§ **WHAT THE TASK ASKS**
Find each line of the entries with the string "الاتصال", please, and copy it.

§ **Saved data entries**
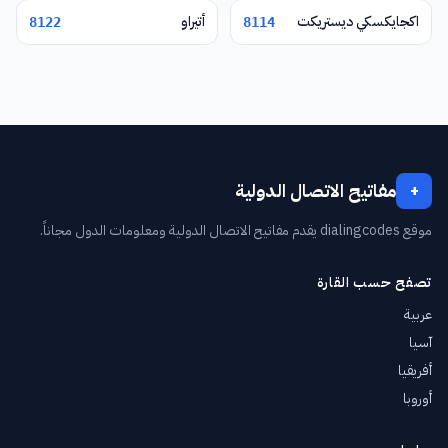
اكجايكسكي ديستريكت
أتيراو
8122
8114
مفاتيح الاتصال الدولية
+
موقع dialingcodes يقدم مفاتيح الاتصال الدولية ومعلومات الدول مجاناً.
تصفح حسب القارة
عربية
آسيا
أفريقيا
أوروبا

§ **RESULT**
مفاتيح الاتصال الدولية
موقع dialingcodes يقدم مفاتيح الاتصال الدولية ومعلومات الدول مجاناً.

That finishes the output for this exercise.